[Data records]
|---|
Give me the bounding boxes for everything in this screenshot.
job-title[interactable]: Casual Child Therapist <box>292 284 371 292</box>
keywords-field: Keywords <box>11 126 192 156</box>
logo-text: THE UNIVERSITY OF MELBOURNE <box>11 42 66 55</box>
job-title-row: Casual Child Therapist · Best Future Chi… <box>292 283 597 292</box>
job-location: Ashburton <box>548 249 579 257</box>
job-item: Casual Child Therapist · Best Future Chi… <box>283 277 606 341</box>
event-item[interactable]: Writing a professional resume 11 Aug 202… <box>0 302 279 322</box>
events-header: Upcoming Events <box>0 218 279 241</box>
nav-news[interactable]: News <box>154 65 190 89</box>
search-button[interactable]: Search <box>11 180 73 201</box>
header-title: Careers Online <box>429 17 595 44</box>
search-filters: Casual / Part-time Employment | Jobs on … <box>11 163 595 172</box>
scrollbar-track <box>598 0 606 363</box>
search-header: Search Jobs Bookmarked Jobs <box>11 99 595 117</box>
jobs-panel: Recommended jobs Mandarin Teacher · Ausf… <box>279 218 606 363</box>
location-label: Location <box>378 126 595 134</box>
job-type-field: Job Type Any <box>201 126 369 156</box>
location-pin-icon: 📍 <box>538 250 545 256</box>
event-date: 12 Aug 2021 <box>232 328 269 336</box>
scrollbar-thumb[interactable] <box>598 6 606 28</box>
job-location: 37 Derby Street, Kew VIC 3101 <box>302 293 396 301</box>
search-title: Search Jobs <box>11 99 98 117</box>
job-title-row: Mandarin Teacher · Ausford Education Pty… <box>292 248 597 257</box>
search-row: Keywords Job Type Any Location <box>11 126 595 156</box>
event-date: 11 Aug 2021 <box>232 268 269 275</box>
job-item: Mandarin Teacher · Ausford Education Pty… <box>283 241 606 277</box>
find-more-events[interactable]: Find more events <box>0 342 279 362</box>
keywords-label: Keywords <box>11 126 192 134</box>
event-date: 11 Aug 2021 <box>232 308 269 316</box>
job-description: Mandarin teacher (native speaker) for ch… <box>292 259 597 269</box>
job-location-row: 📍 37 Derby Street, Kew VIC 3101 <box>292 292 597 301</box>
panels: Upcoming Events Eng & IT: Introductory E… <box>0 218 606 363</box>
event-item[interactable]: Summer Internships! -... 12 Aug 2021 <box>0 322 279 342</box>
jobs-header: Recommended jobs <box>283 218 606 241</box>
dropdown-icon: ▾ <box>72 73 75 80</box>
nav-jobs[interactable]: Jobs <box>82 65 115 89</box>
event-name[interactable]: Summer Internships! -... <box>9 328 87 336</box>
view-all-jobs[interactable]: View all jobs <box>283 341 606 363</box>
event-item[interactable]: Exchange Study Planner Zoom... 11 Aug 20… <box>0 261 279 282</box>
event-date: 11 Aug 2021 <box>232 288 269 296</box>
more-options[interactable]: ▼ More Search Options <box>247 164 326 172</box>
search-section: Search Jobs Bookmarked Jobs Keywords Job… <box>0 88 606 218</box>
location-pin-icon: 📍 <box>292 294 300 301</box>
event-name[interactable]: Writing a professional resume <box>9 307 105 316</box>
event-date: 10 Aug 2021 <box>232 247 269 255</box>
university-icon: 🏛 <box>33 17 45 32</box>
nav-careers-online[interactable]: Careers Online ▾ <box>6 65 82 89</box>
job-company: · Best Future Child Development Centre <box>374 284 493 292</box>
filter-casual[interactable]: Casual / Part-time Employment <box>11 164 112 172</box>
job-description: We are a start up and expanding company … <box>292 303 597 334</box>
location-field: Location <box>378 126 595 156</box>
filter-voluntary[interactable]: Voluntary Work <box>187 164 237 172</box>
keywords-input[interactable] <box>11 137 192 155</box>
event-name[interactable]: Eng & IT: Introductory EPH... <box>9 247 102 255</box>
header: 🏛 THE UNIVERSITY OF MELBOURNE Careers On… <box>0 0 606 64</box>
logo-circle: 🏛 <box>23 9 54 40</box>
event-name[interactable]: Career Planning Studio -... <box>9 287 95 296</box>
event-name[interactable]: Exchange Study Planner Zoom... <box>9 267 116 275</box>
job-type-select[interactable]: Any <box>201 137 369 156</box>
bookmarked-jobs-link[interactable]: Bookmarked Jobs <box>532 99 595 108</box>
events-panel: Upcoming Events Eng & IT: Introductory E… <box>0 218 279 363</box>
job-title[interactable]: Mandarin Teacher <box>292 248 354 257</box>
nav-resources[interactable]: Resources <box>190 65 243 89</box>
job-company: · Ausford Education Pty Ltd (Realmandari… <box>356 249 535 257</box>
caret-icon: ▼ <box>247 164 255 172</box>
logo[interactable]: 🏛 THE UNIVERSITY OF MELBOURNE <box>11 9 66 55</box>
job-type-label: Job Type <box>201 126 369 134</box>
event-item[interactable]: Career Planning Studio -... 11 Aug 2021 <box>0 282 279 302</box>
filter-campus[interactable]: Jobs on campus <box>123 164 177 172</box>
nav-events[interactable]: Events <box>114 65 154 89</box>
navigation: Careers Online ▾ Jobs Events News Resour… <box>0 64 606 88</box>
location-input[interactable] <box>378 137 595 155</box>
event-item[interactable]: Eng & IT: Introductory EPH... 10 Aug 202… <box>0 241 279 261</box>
|---|
● What the task asks:
Would it be possible to reproduce all the entries exactly as they appear above?

● Problem solution:
Give me the bounding boxes for everything in this screenshot.
job-title[interactable]: Casual Child Therapist <box>292 284 371 292</box>
keywords-field: Keywords <box>11 126 192 156</box>
logo-text: THE UNIVERSITY OF MELBOURNE <box>11 42 66 55</box>
job-title-row: Casual Child Therapist · Best Future Chi… <box>292 283 597 292</box>
job-location: Ashburton <box>548 249 579 257</box>
job-item: Casual Child Therapist · Best Future Chi… <box>283 277 606 341</box>
event-item[interactable]: Writing a professional resume 11 Aug 202… <box>0 302 279 322</box>
events-header: Upcoming Events <box>0 218 279 241</box>
nav-news[interactable]: News <box>154 65 190 89</box>
search-button[interactable]: Search <box>11 180 73 201</box>
header-title: Careers Online <box>429 17 595 44</box>
search-filters: Casual / Part-time Employment | Jobs on … <box>11 163 595 172</box>
scrollbar-track <box>598 0 606 363</box>
search-header: Search Jobs Bookmarked Jobs <box>11 99 595 117</box>
jobs-panel: Recommended jobs Mandarin Teacher · Ausf… <box>279 218 606 363</box>
location-label: Location <box>378 126 595 134</box>
job-type-field: Job Type Any <box>201 126 369 156</box>
location-pin-icon: 📍 <box>538 250 545 256</box>
event-date: 12 Aug 2021 <box>232 328 269 336</box>
scrollbar-thumb[interactable] <box>598 6 606 28</box>
job-location: 37 Derby Street, Kew VIC 3101 <box>302 293 396 301</box>
search-title: Search Jobs <box>11 99 98 117</box>
job-title-row: Mandarin Teacher · Ausford Education Pty… <box>292 248 597 257</box>
search-row: Keywords Job Type Any Location <box>11 126 595 156</box>
event-date: 11 Aug 2021 <box>232 268 269 275</box>
job-item: Mandarin Teacher · Ausford Education Pty… <box>283 241 606 277</box>
find-more-events[interactable]: Find more events <box>0 342 279 362</box>
keywords-label: Keywords <box>11 126 192 134</box>
event-date: 11 Aug 2021 <box>232 308 269 316</box>
job-description: Mandarin teacher (native speaker) for ch… <box>292 259 597 269</box>
job-location-row: 📍 37 Derby Street, Kew VIC 3101 <box>292 292 597 301</box>
panels: Upcoming Events Eng & IT: Introductory E… <box>0 218 606 363</box>
event-item[interactable]: Summer Internships! -... 12 Aug 2021 <box>0 322 279 342</box>
jobs-header: Recommended jobs <box>283 218 606 241</box>
dropdown-icon: ▾ <box>72 73 75 80</box>
nav-jobs[interactable]: Jobs <box>82 65 115 89</box>
event-name[interactable]: Summer Internships! -... <box>9 328 87 336</box>
view-all-jobs[interactable]: View all jobs <box>283 341 606 363</box>
event-item[interactable]: Exchange Study Planner Zoom... 11 Aug 20… <box>0 261 279 282</box>
event-date: 11 Aug 2021 <box>232 288 269 296</box>
more-options[interactable]: ▼ More Search Options <box>247 164 326 172</box>
search-section: Search Jobs Bookmarked Jobs Keywords Job… <box>0 88 606 218</box>
location-pin-icon: 📍 <box>292 294 300 301</box>
event-name[interactable]: Writing a professional resume <box>9 307 105 316</box>
event-date: 10 Aug 2021 <box>232 247 269 255</box>
university-icon: 🏛 <box>33 17 45 32</box>
nav-careers-online[interactable]: Careers Online ▾ <box>6 65 82 89</box>
job-company: · Best Future Child Development Centre <box>374 284 493 292</box>
filter-casual[interactable]: Casual / Part-time Employment <box>11 164 112 172</box>
job-description: We are a start up and expanding company … <box>292 303 597 334</box>
location-field: Location <box>378 126 595 156</box>
filter-voluntary[interactable]: Voluntary Work <box>187 164 237 172</box>
keywords-input[interactable] <box>11 137 192 155</box>
event-name[interactable]: Eng & IT: Introductory EPH... <box>9 247 102 255</box>
header: 🏛 THE UNIVERSITY OF MELBOURNE Careers On… <box>0 0 606 64</box>
logo-circle: 🏛 <box>23 9 54 40</box>
event-name[interactable]: Career Planning Studio -... <box>9 287 95 296</box>
event-name[interactable]: Exchange Study Planner Zoom... <box>9 267 116 275</box>
job-type-select[interactable]: Any <box>201 137 369 156</box>
bookmarked-jobs-link[interactable]: Bookmarked Jobs <box>532 99 595 108</box>
events-panel: Upcoming Events Eng & IT: Introductory E… <box>0 218 279 363</box>
job-title[interactable]: Mandarin Teacher <box>292 248 354 257</box>
nav-resources[interactable]: Resources <box>190 65 243 89</box>
job-company: · Ausford Education Pty Ltd (Realmandari… <box>356 249 535 257</box>
caret-icon: ▼ <box>247 164 255 172</box>
logo[interactable]: 🏛 THE UNIVERSITY OF MELBOURNE <box>11 9 66 55</box>
job-type-label: Job Type <box>201 126 369 134</box>
event-item[interactable]: Career Planning Studio -... 11 Aug 2021 <box>0 282 279 302</box>
filter-campus[interactable]: Jobs on campus <box>123 164 177 172</box>
nav-events[interactable]: Events <box>114 65 154 89</box>
navigation: Careers Online ▾ Jobs Events News Resour… <box>0 64 606 88</box>
location-input[interactable] <box>378 137 595 155</box>
event-item[interactable]: Eng & IT: Introductory EPH... 10 Aug 202… <box>0 241 279 261</box>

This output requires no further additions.